Je commencerais par constater que le Brexit a alerté les européens des dangers d’une séparation, et que le risque d’éclatement de l’Union européenne et de la zone euro est plus faible qu’il ne l’était il y a dix ans.  La volatilité déjà présente dénote-t-elle le début d’une catastrophe ou sommes-nous confrontés à un «bruit» dont on pourra tirer profit rapidement? Trop tôt pour se prononcer. Aucun programme économique n’était prêt quand le Président Macron a dissous l’Assemblée nationale alors qu’il va falloir former un gouvernement, soumettre un budget à l’automne et le faire accepter par l’Union européenne. Notons à ce propos que les trois partis en présence proposent, avec un bel ensemble, une augmentation des dépenses, alors qu’en raison de son déficit, le pays devrait les réduire pour répondre aux objectifs fixés avec l’Europe après la crise Covid. Il faudra donc, à un moment donné, revenir sur une partie des promesses faites au peuple français d’une part et négocier avec l’Europe de l’autre.
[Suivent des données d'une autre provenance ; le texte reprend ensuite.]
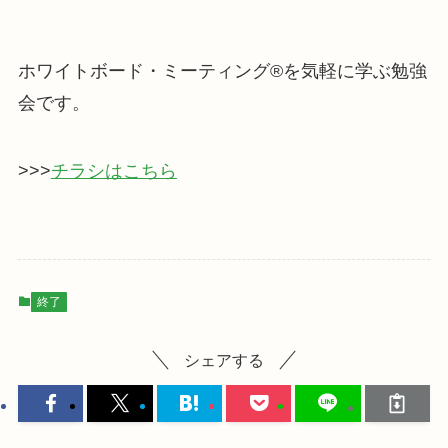
ホワイトボード・ミーティング®を気軽に学ぶ勉強
会です。
>>>
チラシはこちら
終了
シェアする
L’incertitude, et donc la volatilité, durera sans doute au moins tout l’été et le coût de la dette française continuera de s’élever alors que son taux est déjà supérieur de 75 points de base au taux allemand, l’écart le plus élevé des derniers dix ans. Cela dit, le risque de crise sérieuse en France nous parait encore modéré, mais si elle se produisait, la Banque Centrale européenne n’hésiterait pas à baisser agressivement les taux pour protéger l’espace économique. Dans ce cadre, l’agressivité dont font preuve les marchés à l’égard des actifs français nous paraît déjà excessive.